In the Gabu universe do objects fall up? Do they accelerate at some acceleration which deviates measureably from the formula I posted? Did scientists in your universe not manage interplanetary travel because they could not accurately predict gravity?  If you want to look at the universe on the scale of galaxies you need Einstein's relativity, and if you want to look at subatomic particles you need quantum theory, but in the world in which you and I live the laws of motion developed by Newton 3 centuries years ago are very  accurate and form the basis of virtually all engineering calculations today.

David, gravity is still in the theory stage because we don't have a full understanding of how it works - take for instance ultra-high gravity situations such as the area around a black hole, where it is theorized that time is slowed down relative to our own time progression rate. If we did understand it completely, or at least close enough, it would be called the law of gravity. In science there are three progressions an idea has to go through - hypothesis, theory, and law. Hypothesis indicates what is basically an educated guess based on some basic observations, theory indicates that a hypothesis has gained enough evidence supporting it through experimentation and more thorough observation though not enough for a complete understanding, and law indicates a complete understanding.

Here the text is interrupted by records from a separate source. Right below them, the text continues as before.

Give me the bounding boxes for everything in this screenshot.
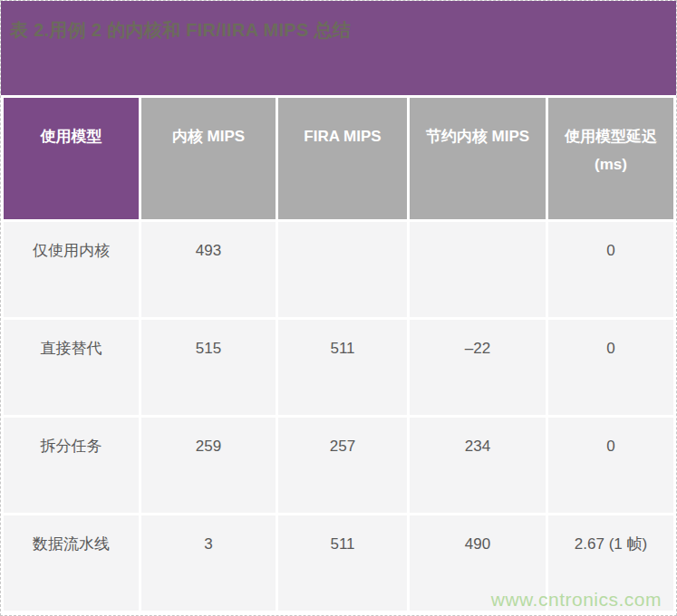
- header-delay-line1: 使用模型延迟: [565, 128, 657, 145]
- cell-saved-core-mips: 234: [410, 418, 546, 513]
- cell-fira-mips: [278, 222, 407, 317]
- header-fira-mips: FIRA MIPS: [278, 98, 407, 219]
- table-row: 仅使用内核 493 0: [4, 222, 673, 317]
- table-row: 直接替代 515 511 –22 0: [4, 320, 673, 415]
- table-title: 表 2.用例 2 的内核和 FIR/IIRA MIPS 总结: [10, 19, 665, 41]
- header-delay-line2: (ms): [595, 156, 627, 173]
- cell-usage-model: 数据流水线: [4, 515, 139, 611]
- cell-usage-model-delay: 0: [548, 418, 673, 513]
- header-core-mips: 内核 MIPS: [141, 98, 276, 219]
- cell-fira-mips: 511: [278, 320, 407, 415]
- cell-usage-model: 拆分任务: [4, 418, 139, 513]
- document-page: 表 2.用例 2 的内核和 FIR/IIRA MIPS 总结 使用模型 内核 M…: [0, 0, 677, 616]
- table-header-row: 使用模型 内核 MIPS FIRA MIPS 节约内核 MIPS 使用模型延迟 …: [4, 98, 673, 219]
- table-title-banner: 表 2.用例 2 的内核和 FIR/IIRA MIPS 总结: [1, 1, 676, 95]
- cell-saved-core-mips: [410, 222, 546, 317]
- cell-saved-core-mips: –22: [410, 320, 546, 415]
- mips-summary-table: 使用模型 内核 MIPS FIRA MIPS 节约内核 MIPS 使用模型延迟 …: [1, 95, 676, 613]
- cell-usage-model: 仅使用内核: [4, 222, 139, 317]
- cell-core-mips: 3: [141, 515, 276, 611]
- header-usage-model-delay: 使用模型延迟 (ms): [548, 98, 673, 219]
- cell-core-mips: 259: [141, 418, 276, 513]
- watermark-url: www.cntronics.com: [491, 589, 662, 611]
- cell-usage-model: 直接替代: [4, 320, 139, 415]
- table-row: 拆分任务 259 257 234 0: [4, 418, 673, 513]
- cell-usage-model-delay: 0: [548, 320, 673, 415]
- cell-fira-mips: 257: [278, 418, 407, 513]
- cell-usage-model-delay: 0: [548, 222, 673, 317]
- cell-core-mips: 515: [141, 320, 276, 415]
- cell-fira-mips: 511: [278, 515, 407, 611]
- header-usage-model: 使用模型: [4, 98, 139, 219]
- cell-core-mips: 493: [141, 222, 276, 317]
- header-saved-core-mips: 节约内核 MIPS: [410, 98, 546, 219]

We know enough about gravity to call it a theory, and thus we have enough information to work with it in a good deal of situations such as calculating interplanetary courses. We know for a fact that there is force that pulls objects together, and we call it gravity, but we can't state for certain what that fact really is. Evolution is similar in this regard, though not quite as mathematically neat - we have enough information to call it a credible theory, that the basic idea is more than likely true, but we lack a full understanding and thus can't call it the law of evolution.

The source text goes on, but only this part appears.